1. bu memlekette de bir gün sabah olursa, halûk,
    eğer bu memleketin sislenen şu nâsiye-i
    mukadderâtı, kavî bir elin kavî, muhyî
    bir ihtizâz-ı temâsıyla silkinip şu donuk,
    şu paslı çehre-i millet biraz gülerse... o gün
    ben ölmemiş bile olsam, haya pek ölgün
    bir irtibâtım olur şüphesiz; -o gün benden
    ümîdi kes, beni kötrüm ve boş muhîtimde
    merâretimle unut; çünkü leng ü pejmürde
    nazarlarım seni mâziye çekmek ister; sen
    bütün hüvviyet ü uzviyyetinle âtîsin:
    terennüm eyliyor el’ an kulaklarımda sesin!
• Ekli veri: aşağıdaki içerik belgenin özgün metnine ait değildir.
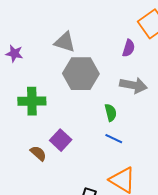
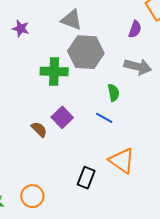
green cross: (32, 101) -> (54, 71), moved
blue line: (114, 139) -> (104, 118), moved

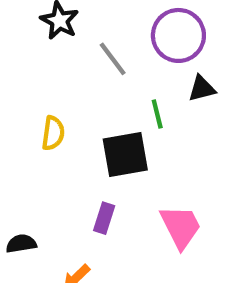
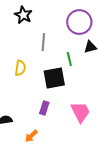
gray line: (113, 59) -> (43, 42), moved, turned 42

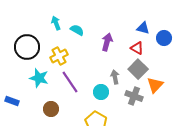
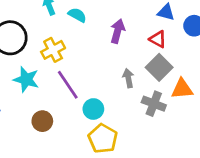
orange triangle: (155, 85) -> (182, 89), turned 42
cyan circle: (101, 92) -> (93, 109), moved

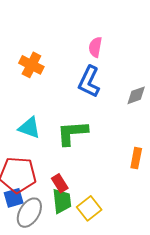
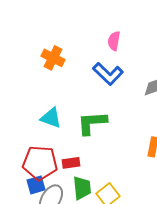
blue L-shape: (89, 82) -> (108, 74), turned -72
red rectangle: (60, 183) -> (71, 163), moved, turned -66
    evet, sabah olacaktır, sabah olur, geceler,
    tulû-i haşre kadar sürmez; akıbet bu semâ,
    bu mâi gök bize bir gün acır; melûl olma.
    hayatta neş’ e güneştir, melâl içinde beşer,
    çürür bizim gibi... siz, ey fezâ-yı ferdânın
    küçük güneşleri, artık birer birer uyanın!
    ufukların ebedî iştiyâkı var nûra.
    tenevvür... asrımızın işte rûh-ı âmâli;
    silin bulutları, silkin zılâl-i ehvâli;
    ziyâ içinde koşun bir halâs-ı meşkûra.
    ümidimiz bu: ölürsek de biz, yaşar mutlaka.
    vatan sizinle, şu zindan karanlığından uzak!

    günümüz türkçesiyle:

    bu memlekette de bir gün sabah olursa, halûk,
    eğer bu memleketin sislenen şu alın yazısı,
    güçlü bir elin güçlü, hayat veren,
    sarsan dokunuşuyla silkinip, şu donmuş,
    şu pas tutmuş yüzü biraz gülerse milletin...
    o gün ben ölmemiş bile olsam, hayatla pek ölgün
    bir irtibatım olur şüphesiz; - o gün benden
    ümidi kes, beni kötürüm ve boş muhitimde
    acılarımla birlikte unut; çünkü darmadağın ve aksak
    bakışlarım seni mâziye çekmek ister; sen ki
    bütün bedenin ve benliğinle âtîsin^:geleceksin^:
    terennüm eyliyor^:"terennüm eylemek" öbeğinin tam türkçe karşılığı olmamakla birlikte, müzikle ahenk içinde şarkı söylemek gibi bir anlamı vardır^ henüz kulaklarımda sesin!

    evet, sabah olacaktır, sabah olur geceler,
    kıyamete değin sürmez; nihayetinde bu semâ,
    bu mavi gök bize bir gün acır; melûl olma.
    hayatta neşe güneştir, hüzün içre insan
    çürür bizim gibi... siz, ey gelecek günlerin^:çeviri sırasında anlam eksikliği olduğundan türkçeye böyle söylendi^
    küçük güneşleri, artık birer birer uyanın!
    ufukların sonsuz hasreti var nûra.
    tenevvür^:aydınlık, ışıl ışıl^... işte çağın ruhunun yegane amacı;
    silin bulutları, silkin üzerinize düşen gölgeyi;
    aydınlık içinde koşun coşkun kurtuluşa!
    ümidimiz bu: ölürsek de biz, yaşar mutlaka
    vatan sizinle, şu zindan karanlığından uzak!

    not: naçizane bilgimle türkçeye söylemeye çalıştım. bazı söyleyiş farkları şiirin ahengi bozulmaması için bilerek yapıldı. şiirin ruhunun yansıtılmasına özen göstermeye çalıştım. hatam varsa söyleyin lütfen.